Sukala C. Boyd said...

OK, speaking of the first couple, how's this for synchronicity? I just opened my email to my current course, Vol 2, Lesson 20. It's titled "Inner Growth through..." gulp -- of all things, "Relationships". Well, I'm really stoked by this new section of your course. And I congratulate myself for getting all the way here!!!!! That's commitment! I was just about to look for a best book on the subject. My enthusiasm doesn't mean, I've learned, that some contents in this lesson/section won't bug and annoy. But then course buddies, meditation and other subtle level things like dreams will help clarify. The process sometimes reminds me of boot camps I used to attend where the more you interacted with the team, the better it got.

With love,
Sukala

Michael said...

I'd like to share a few experiences about how the principle of Creative Thought espoused in the Course of Training have brought about a series of highly desirable consequences in my life.

Three years ago I began visualizing the feeling of gratitude and wonder I would have if I had a person who would help me with organizing and planning in my job as Director of Music for a catholic church in Greenville, NC. I steadfastly maintained the feeling and early in 2010, a woman with three degrees in music AND her husband (two degrees in music) appeared and offered their services. Their assistance is monumental and constant.

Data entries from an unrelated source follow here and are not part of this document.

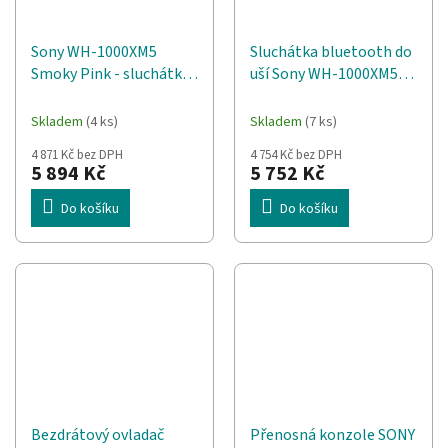
Sony WH-1000XM5
Sluchátka bluetooth do
Smoky Pink - sluchátka,
uší Sony WH-1000XM5
růžová
stříbrná
Skladem
(4 ks)
Skladem
(7 ks)
4 871 Kč bez DPH
4 754 Kč bez DPH
5 894 Kč
5 752 Kč
Do košíku
Do košíku
Bezdrátový ovladač
Přenosná konzole SONY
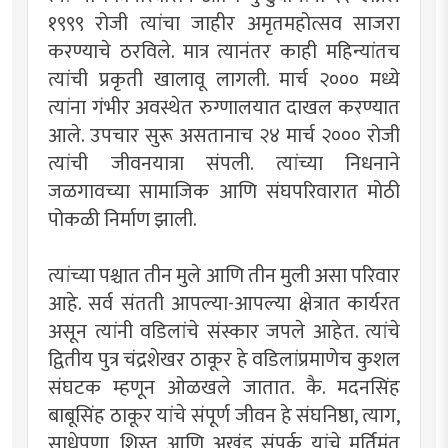
१९९९ रोजी त्यांचा जाहीर अमृतमहोत्सव साजरा
करण्याचे ठरविले. मात्र त्यानंतर काही महिन्यांतच
त्यांची प्रकृती खालावू लागली. मार्च २००० मध्ये
त्यांना गंभीर अवस्थेत रुग्णालयात दाखल करण्यात
आले. उपचार सुरू असतानाच २४ मार्च २००० रोजी
त्यांची जीवनयात्रा संपली. त्यांच्या निधनाने
जळगावच्या सामाजिक आणि संघपरिवारात मोठी
पोकळी निर्माण झाली.
त्यांच्या पश्चात तीन मुले आणि तीन मुली असा परिवार
आहे. सर्व संतती आपल्या-आपल्या क्षेत्रात कार्यरत
असून त्यांनी वडिलांचे संस्कार जपले आहेत. त्यांचे
द्वितीय पुत्र चंद्रशेखर ठाकूर हे वडिलांप्रमाणेच कुशल
संघटक म्हणून ओळखले जातात. कै. मदनसिंह
बाबूसिंह ठाकूर यांचे संपूर्ण जीवन हे संघनिष्ठा, त्याग,
साधेपणा, शिस्त आणि अखंड संपर्क यांचे मूर्तिमंत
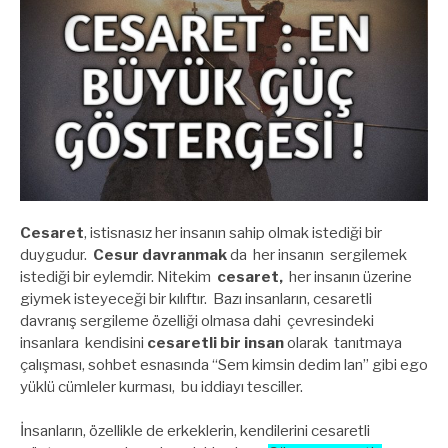
Cesaret
, istisnasız her insanın sahip olmak istediği bir
duygudur.
Cesur davranmak
da her insanın sergilemek
istediği bir eylemdir. Nitekim
cesaret,
her insanın üzerine
giymek isteyeceği bir kılıftır. Bazı insanların, cesaretli
davranış sergileme özelliği olmasa dahi çevresindeki
insanlara kendisini
cesaretli bir insan
olarak tanıtmaya
çalışması, sohbet esnasında “Sem kimsin dedim lan” gibi ego
yüklü cümleler kurması, bu iddiayı tesciller.
İnsanların, özellikle de erkeklerin, kendilerini cesaretli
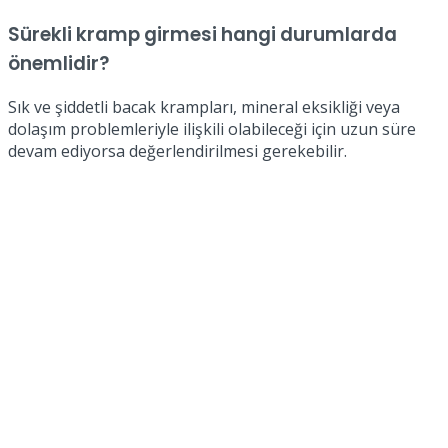
Sürekli kramp girmesi hangi durumlarda
önemlidir?
Sık ve şiddetli bacak krampları, mineral eksikliği veya
dolaşım problemleriyle ilişkili olabileceği için uzun süre
devam ediyorsa değerlendirilmesi gerekebilir.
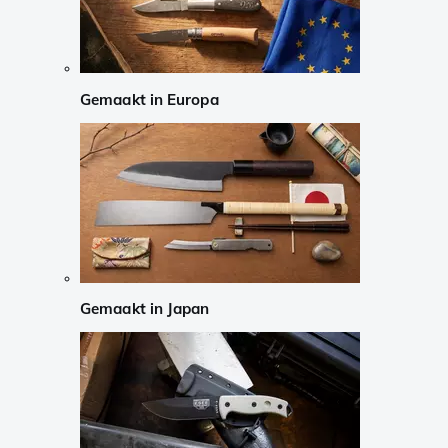
Gemaakt in Europa
Gemaakt in Japan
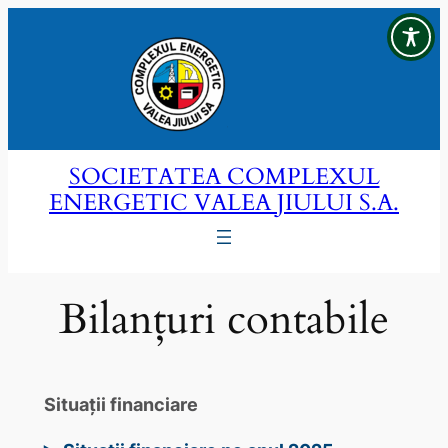
Sari
la
conținut
SOCIETATEA COMPLEXUL
ENERGETIC VALEA JIULUI S.A.
Bilanțuri contabile
Situaţii financiare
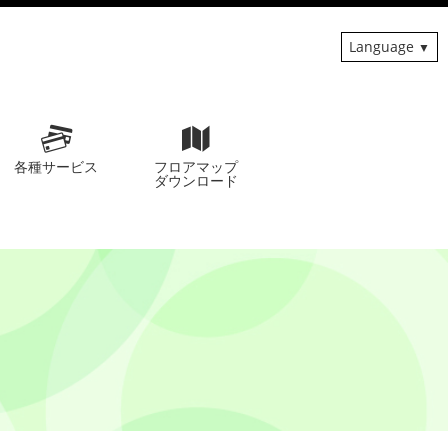
Language
各種サービス
フロアマップ
ダウンロード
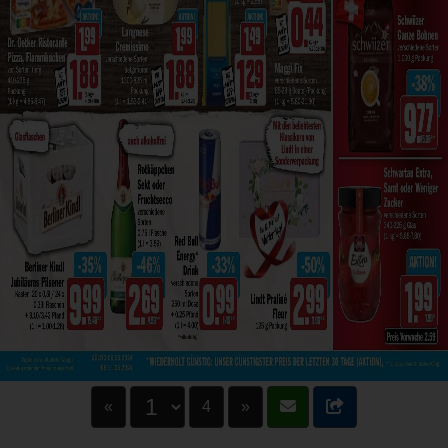
«
4
»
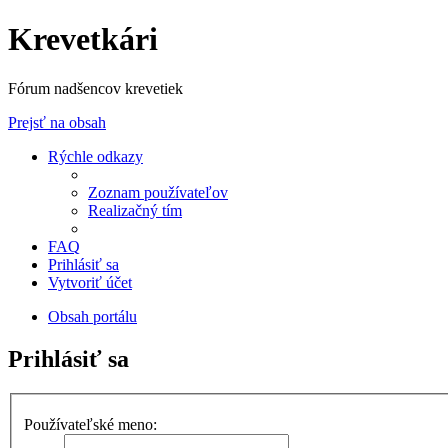
Krevetkári
Fórum nadšencov krevetiek
Prejsť na obsah
Rýchle odkazy
Zoznam používateľov
Realizačný tím
FAQ
Prihlásiť sa
Vytvoriť účet
Obsah portálu
Prihlásiť sa
Používateľské meno:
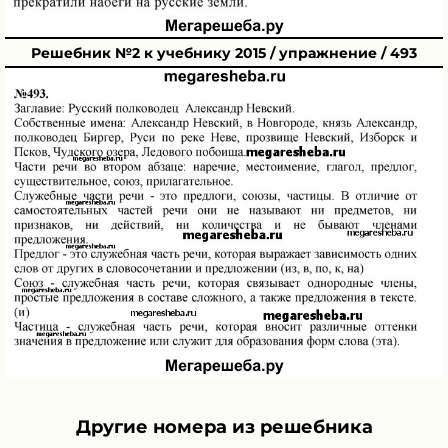
Решебник №2 к учебнику 2015 / упражнение / 493
Другие номера из решебника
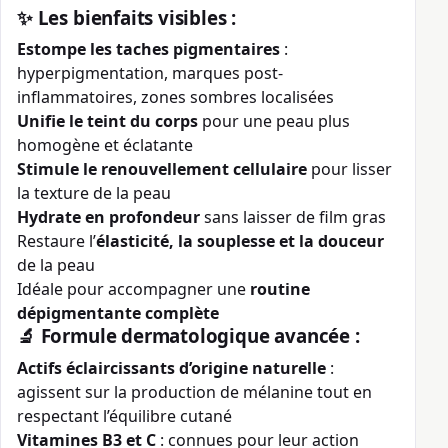
✨ Les bienfaits visibles :
Estompe les taches pigmentaires
:
hyperpigmentation, marques post-
inflammatoires, zones sombres localisées
Unifie le teint du corps
pour une peau plus
homogène et éclatante
Stimule le renouvellement cellulaire
pour lisser
la texture de la peau
Hydrate en profondeur
sans laisser de film gras
Restaure l’
élasticité, la souplesse et la douceur
de la peau
Idéale pour accompagner une
routine
dépigmentante complète
🔬 Formule dermatologique avancée :
Actifs éclaircissants d’origine naturelle
:
agissent sur la production de mélanine tout en
respectant l’équilibre cutané
Vitamines B3 et C
: connues pour leur action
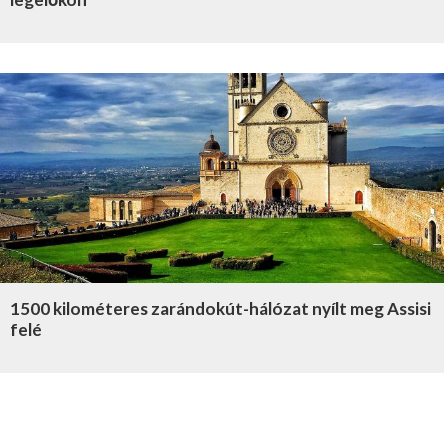
1500 kilométeres zarándokút-hálózat nyílt meg Assisi
felé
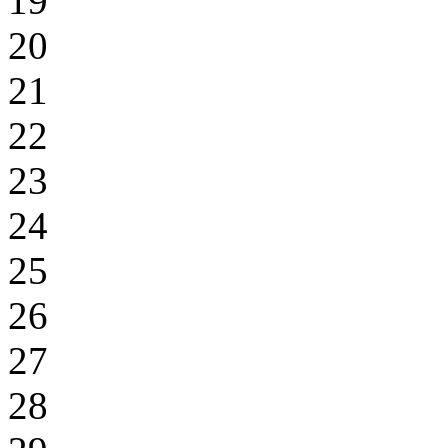
19
20
21
22
23
24
25
26
27
28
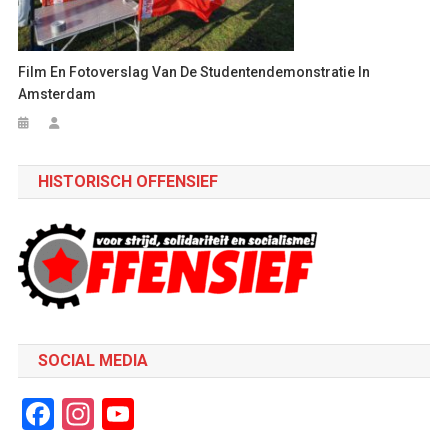
Film En Fotoverslag Van De Studentendemonstratie In
Amsterdam
HISTORISCH OFFENSIEF
SOCIAL MEDIA
Facebook
Instagram
YouTube
Channel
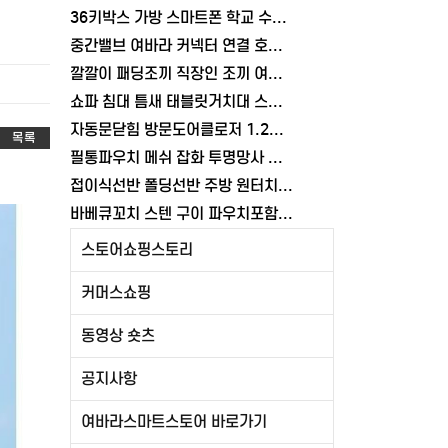
36키박스 가방 스마트폰 학교 수거함 보관함 케이스 휴대폰 학원 여바라
중간밸브 여바라 커넥터 연결 호스 배관 물호스 원터치 부속 잠금 어댑터
깔깔이 패딩조끼 직장인 조끼 여바라 보온 남녀공용 얇은 패딩 정장 경량
쇼파 침대 틈새 태블릿거치대 스탠드 핸드폰거치대 360도 회전 각도조절
자동문닫힘 방문도어클로저 1.2mm 무타공 와이어 미닫이 슬라이딩 열림방지 중문
목록
필통파우치 메쉬 잡화 투명망사 심플 화장품 여바라
접이식선반 폴딩선반 주방 원터치 여바라 4단, 이동식 베란다 팬트리 72x34x126.5cm, 수납 블랙
바베큐꼬치 스텐 구이 파우치포함 양꼬치 쇠꼬챙이 보관 캠핑 세트 10개
스토어쇼핑스토리
커머스쇼핑
동영상 숏츠
공지사항
여바라스마트스토어 바로가기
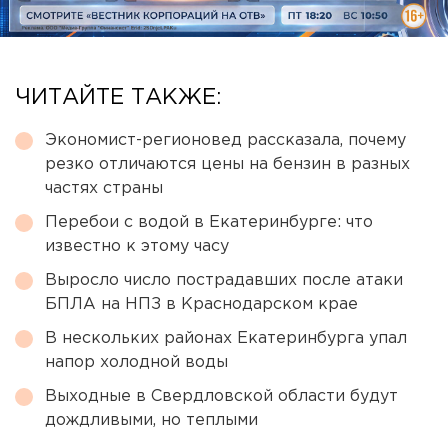
ЧИТАЙТЕ ТАКЖЕ:
Экономист-регионовед рассказала, почему
резко отличаются цены на бензин в разных
частях страны
Перебои с водой в Екатеринбурге: что
известно к этому часу
Выросло число пострадавших после атаки
БПЛА на НПЗ в Краснодарском крае
В нескольких районах Екатеринбурга упал
напор холодной воды
Выходные в Свердловской области будут
дождливыми, но теплыми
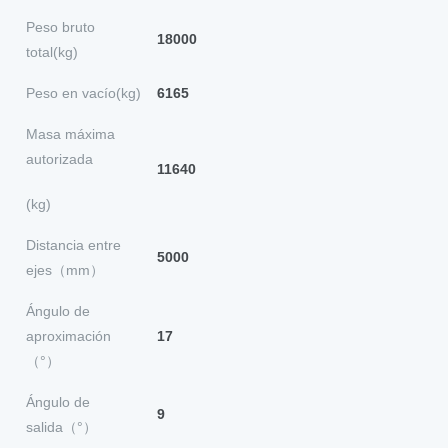
Peso bruto
18000
total(kg)
Peso en vacío(kg)
6165
Masa máxima
autorizada
11640
(kg)
Distancia entre
5000
ejes（mm）
Ángulo de
aproximación
17
（°）
Ángulo de
9
salida（°）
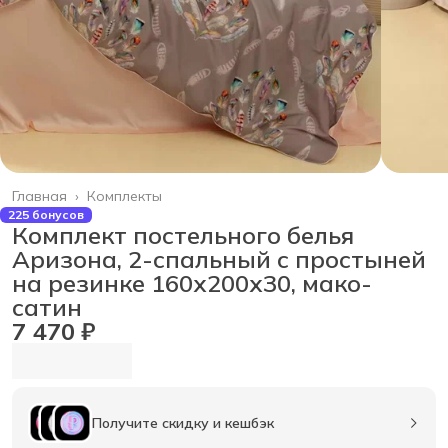
Главная
›
Комплекты
225 бонусов
Комплект постельного белья
Аризона, 2-спальный с простыней
на резинке 160х200х30, мако-
сатин
7 470 ₽
Получите скидку и кешбэк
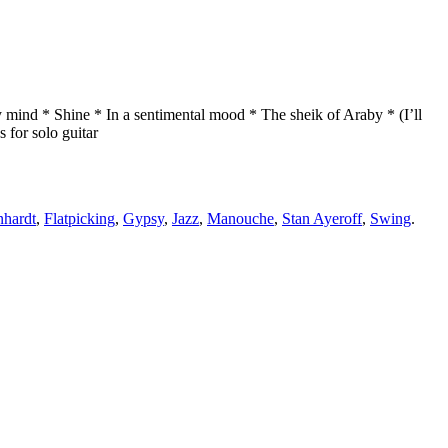
 mind * Shine * In a sentimental mood * The sheik of Araby * (I’ll
 for solo guitar
nhardt
,
Flatpicking
,
Gypsy
,
Jazz
,
Manouche
,
Stan Ayeroff
,
Swing
.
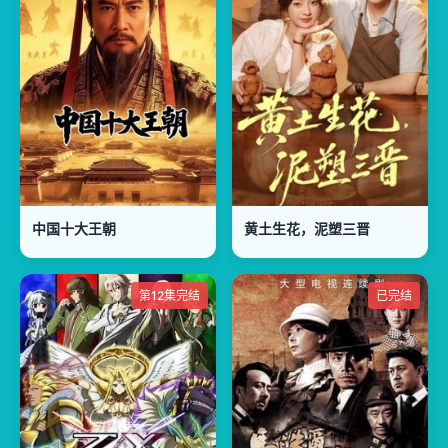
中国十大王朝
黄土生花，泥塑三晋
第12集完结
已完结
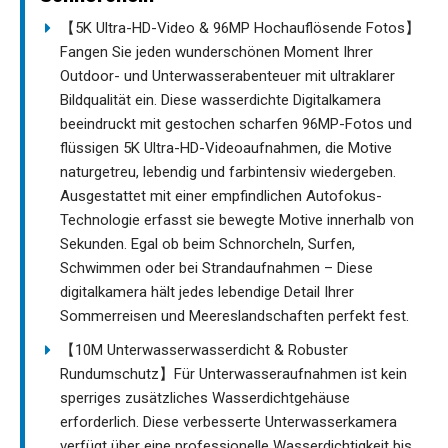
【5K Ultra-HD-Video & 96MP Hochauflösende Fotos】
Fangen Sie jeden wunderschönen Moment Ihrer
Outdoor- und Unterwasserabenteuer mit ultraklarer
Bildqualität ein. Diese wasserdichte Digitalkamera
beeindruckt mit gestochen scharfen 96MP-Fotos und
flüssigen 5K Ultra-HD-Videoaufnahmen, die Motive
naturgetreu, lebendig und farbintensiv wiedergeben.
Ausgestattet mit einer empfindlichen Autofokus-
Technologie erfasst sie bewegte Motive innerhalb von
Sekunden. Egal ob beim Schnorcheln, Surfen,
Schwimmen oder bei Strandaufnahmen – Diese
digitalkamera hält jedes lebendige Detail Ihrer
Sommerreisen und Meereslandschaften perfekt fest.
【10M Unterwasserwasserdicht & Robuster
Rundumschutz】Für Unterwasseraufnahmen ist kein
sperriges zusätzliches Wasserdichtgehäuse
erforderlich. Diese verbesserte Unterwasserkamera
verfügt über eine professionelle Wasserdichtigkeit bis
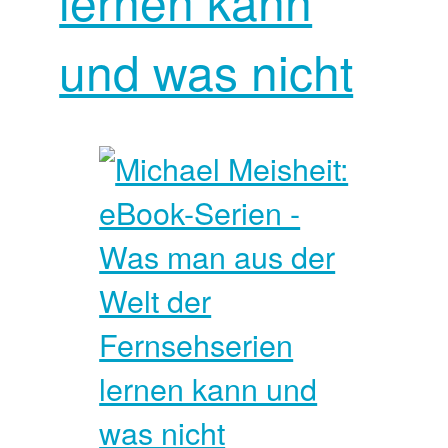
lernen kann
und was nicht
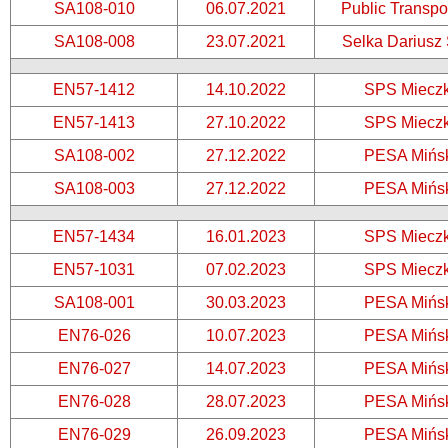
SA108-010
06.07.2021
Public Transpo
SA108-008
23.07.2021
Selka Darius
EN57-1412
14.10.2022
SPS Miecz
EN57-1413
27.10.2022
SPS Miecz
SA108-002
27.12.2022
PESA Mińs
SA108-003
27.12.2022
PESA Mińs
EN57-1434
16.01.2023
SPS Miecz
EN57-1031
07.02.2023
SPS Miecz
SA108-001
30.03.2023
PESA Mińs
EN76-026
10.07.2023
PESA Mińs
EN76-027
14.07.2023
PESA Mińs
EN76-028
28.07.2023
PESA Mińs
EN76-029
26.09.2023
PESA Mińs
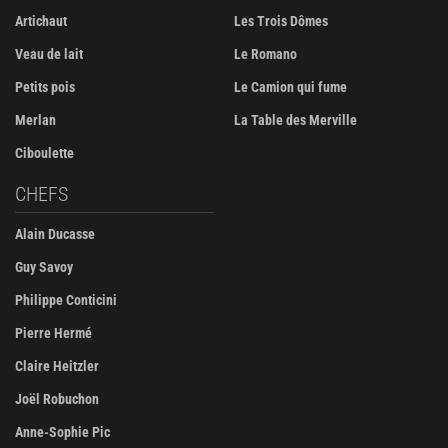
Artichaut
Les Trois Dômes
Veau de lait
Le Romano
Petits pois
Le Camion qui fume
Merlan
La Table des Merville
Ciboulette
CHEFS
Alain Ducasse
Guy Savoy
Philippe Conticini
Pierre Hermé
Claire Heitzler
Joël Robuchon
Anne-Sophie Pic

Two years ago I applied the same principle to getting more people in my choir. This year the choir grew from 20 to 37.

This year I visualized a strong tenor. I felt intense gratitude, knowing that he would arrive at the perfect time, without knowing how. Last Sunday a young couple approached me after Mass with their two young boys. They were both attractive, with bright smiles, and a musical aura. They explained they had just moved from Pennsylvania five days before and were impressed with the music ministry and wanted to join the choir. Jessica has a Masters in Voice Performance, has served as a choir director and accompanist, and Chris put in two years of study in voice. Guess what - he's a tenor.